WHAT THE EXERCISE ASKS: What you return should match the entries below exactly, only without the images.

DATA IN THIS EXERCISE:
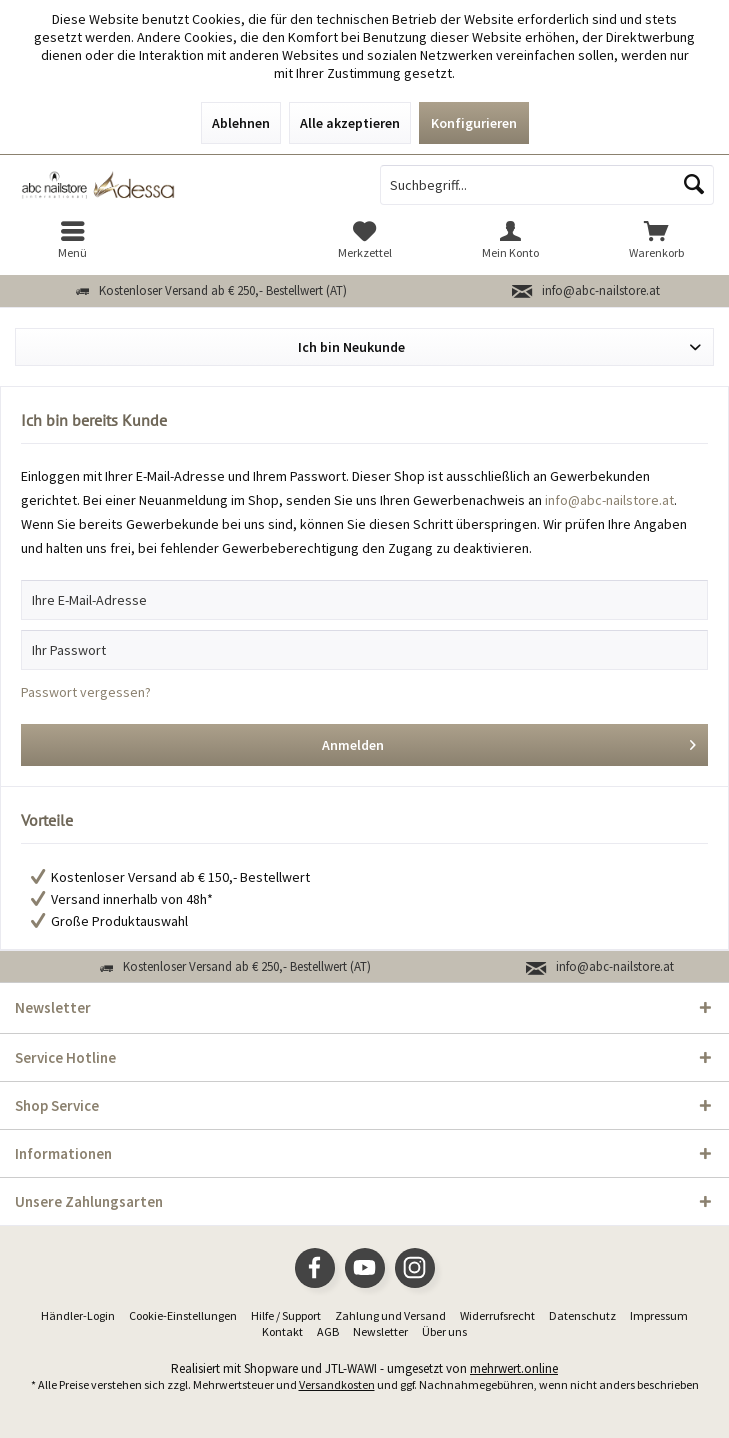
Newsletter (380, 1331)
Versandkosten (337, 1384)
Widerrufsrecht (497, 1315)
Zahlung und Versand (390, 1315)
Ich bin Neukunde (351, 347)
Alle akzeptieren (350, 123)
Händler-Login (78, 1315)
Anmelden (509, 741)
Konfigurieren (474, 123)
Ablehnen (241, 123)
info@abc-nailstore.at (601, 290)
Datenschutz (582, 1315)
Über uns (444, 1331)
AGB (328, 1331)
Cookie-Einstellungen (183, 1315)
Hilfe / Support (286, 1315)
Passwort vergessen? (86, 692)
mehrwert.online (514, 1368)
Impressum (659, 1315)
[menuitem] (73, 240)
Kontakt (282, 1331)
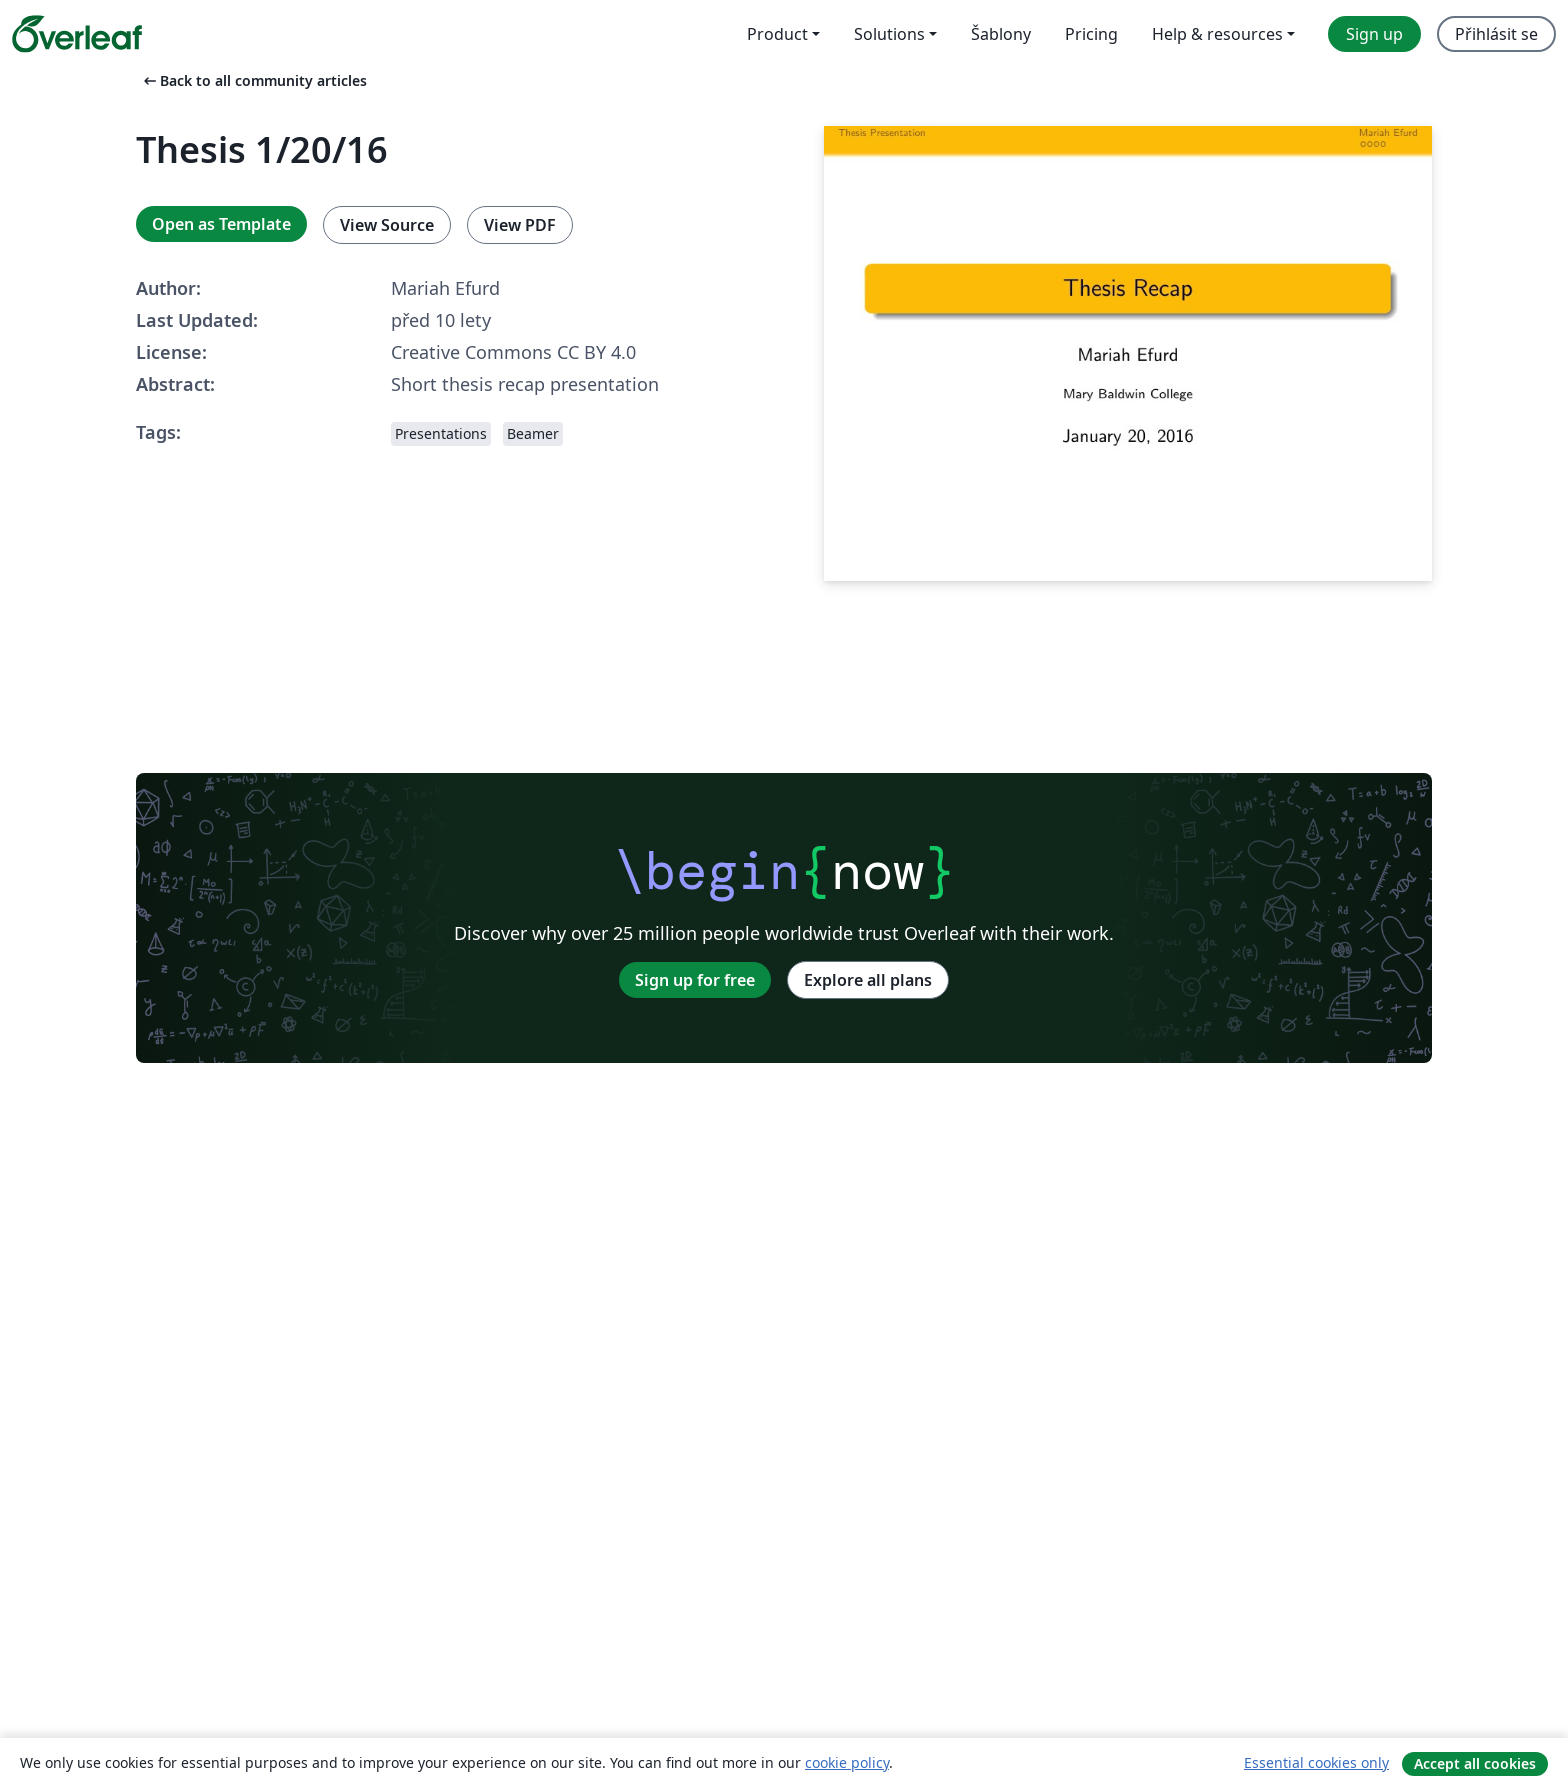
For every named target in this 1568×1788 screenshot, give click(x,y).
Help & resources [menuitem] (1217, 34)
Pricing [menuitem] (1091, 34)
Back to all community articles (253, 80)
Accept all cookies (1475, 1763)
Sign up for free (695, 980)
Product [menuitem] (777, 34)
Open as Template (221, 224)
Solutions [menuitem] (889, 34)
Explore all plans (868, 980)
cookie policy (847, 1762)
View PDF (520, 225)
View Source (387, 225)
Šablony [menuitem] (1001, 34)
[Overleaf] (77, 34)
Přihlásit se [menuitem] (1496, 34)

RESPONSE:
Newsletter (380, 1331)
Versandkosten (337, 1384)
Widerrufsrecht (497, 1315)
Zahlung und Versand (390, 1315)
Ich bin Neukunde (351, 347)
Alle akzeptieren (350, 123)
Händler-Login (78, 1315)
Anmelden (509, 741)
Konfigurieren (474, 123)
Ablehnen (241, 123)
info@abc-nailstore.at (601, 290)
Datenschutz (582, 1315)
Über uns (444, 1331)
AGB (328, 1331)
Cookie-Einstellungen (183, 1315)
Hilfe / Support (286, 1315)
Passwort vergessen? (86, 692)
mehrwert.online (514, 1368)
Impressum (659, 1315)
[menuitem] (73, 240)
Kontakt (282, 1331)
For every named target in this 1568×1788 screenshot, give click(x,y).
Help & resources [menuitem] (1217, 34)
Pricing [menuitem] (1091, 34)
Back to all community articles (253, 80)
Accept all cookies (1475, 1763)
Sign up for free (695, 980)
Product [menuitem] (777, 34)
Open as Template (221, 224)
Solutions [menuitem] (889, 34)
Explore all plans (868, 980)
cookie policy (847, 1762)
View PDF (520, 225)
View Source (387, 225)
Šablony [menuitem] (1001, 34)
[Overleaf] (77, 34)
Přihlásit se [menuitem] (1496, 34)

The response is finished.